═══ MATERIAL PROVIDED
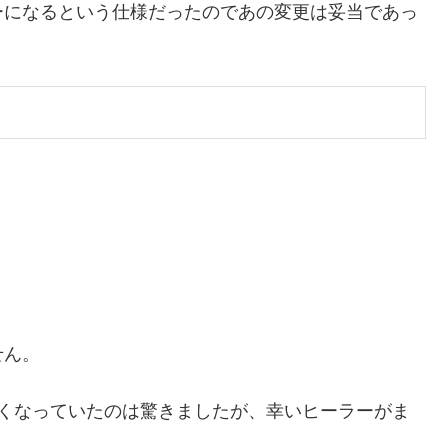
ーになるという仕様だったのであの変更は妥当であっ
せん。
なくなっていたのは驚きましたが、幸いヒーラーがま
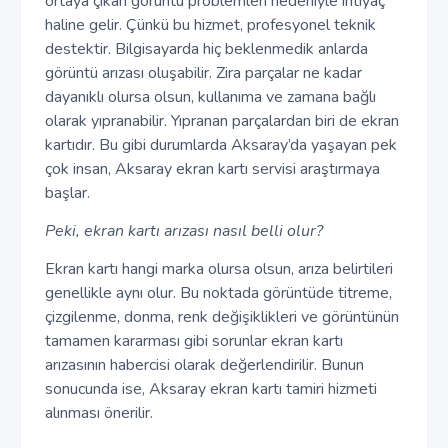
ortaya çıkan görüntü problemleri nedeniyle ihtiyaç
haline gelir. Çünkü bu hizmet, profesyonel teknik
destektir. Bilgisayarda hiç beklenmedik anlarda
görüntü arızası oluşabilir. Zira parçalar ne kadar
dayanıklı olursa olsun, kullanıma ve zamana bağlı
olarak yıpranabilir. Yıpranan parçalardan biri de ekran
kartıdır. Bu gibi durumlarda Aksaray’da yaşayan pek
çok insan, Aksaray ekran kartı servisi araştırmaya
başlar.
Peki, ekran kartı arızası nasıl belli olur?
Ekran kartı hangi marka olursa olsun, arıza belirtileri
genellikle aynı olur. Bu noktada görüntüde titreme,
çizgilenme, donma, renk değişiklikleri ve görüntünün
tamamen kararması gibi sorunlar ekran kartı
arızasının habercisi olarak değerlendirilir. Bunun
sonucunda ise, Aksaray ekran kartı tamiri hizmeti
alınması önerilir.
══════
═══ MATERIAL PROVIDED
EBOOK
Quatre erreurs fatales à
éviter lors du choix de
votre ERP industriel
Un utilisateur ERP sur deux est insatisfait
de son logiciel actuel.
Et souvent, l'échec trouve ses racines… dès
══════
═══ MATERIAL PROVIDED
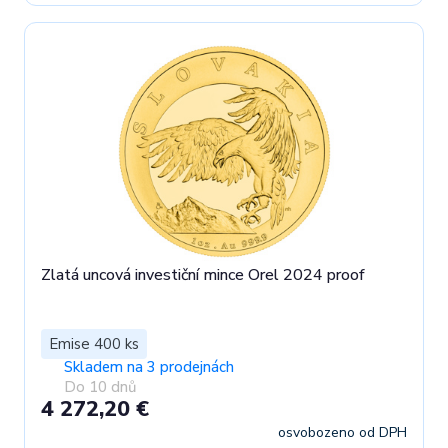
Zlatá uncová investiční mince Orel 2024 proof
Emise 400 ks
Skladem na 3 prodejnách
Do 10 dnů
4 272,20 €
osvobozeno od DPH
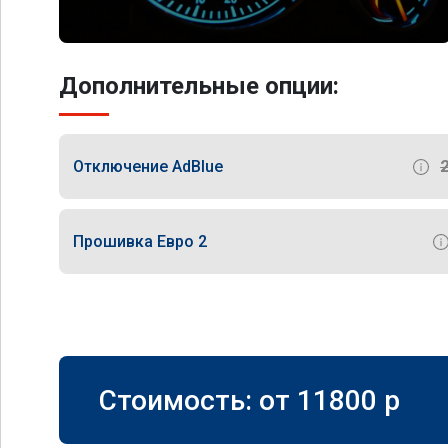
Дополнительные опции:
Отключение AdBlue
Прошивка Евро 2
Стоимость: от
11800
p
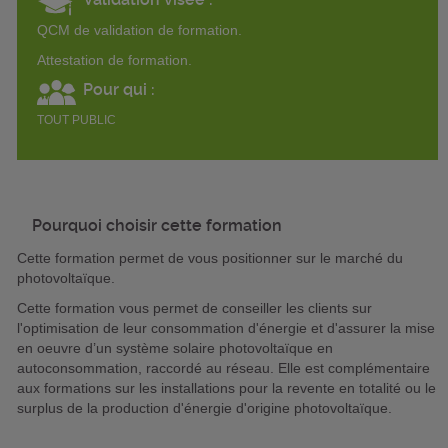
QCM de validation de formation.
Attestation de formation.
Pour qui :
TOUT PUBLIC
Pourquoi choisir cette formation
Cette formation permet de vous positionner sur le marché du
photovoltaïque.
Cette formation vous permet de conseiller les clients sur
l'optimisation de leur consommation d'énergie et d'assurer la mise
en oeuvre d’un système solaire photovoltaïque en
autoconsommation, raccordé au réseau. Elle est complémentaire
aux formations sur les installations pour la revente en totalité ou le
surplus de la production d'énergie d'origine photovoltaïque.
══════
EXERCISE OBJECTIVE — Would you print exactly, and only, the lines of the data above from the line with "kartıdır. Bu gibi" through the line with "alınması önerilir.", inclusive?

WRITTEN ANSWER —
kartıdır. Bu gibi durumlarda Aksaray’da yaşayan pek
çok insan, Aksaray ekran kartı servisi araştırmaya
başlar.
Peki, ekran kartı arızası nasıl belli olur?
Ekran kartı hangi marka olursa olsun, arıza belirtileri
genellikle aynı olur. Bu noktada görüntüde titreme,
çizgilenme, donma, renk değişiklikleri ve görüntünün
tamamen kararması gibi sorunlar ekran kartı
arızasının habercisi olarak değerlendirilir. Bunun
sonucunda ise, Aksaray ekran kartı tamiri hizmeti
alınması önerilir.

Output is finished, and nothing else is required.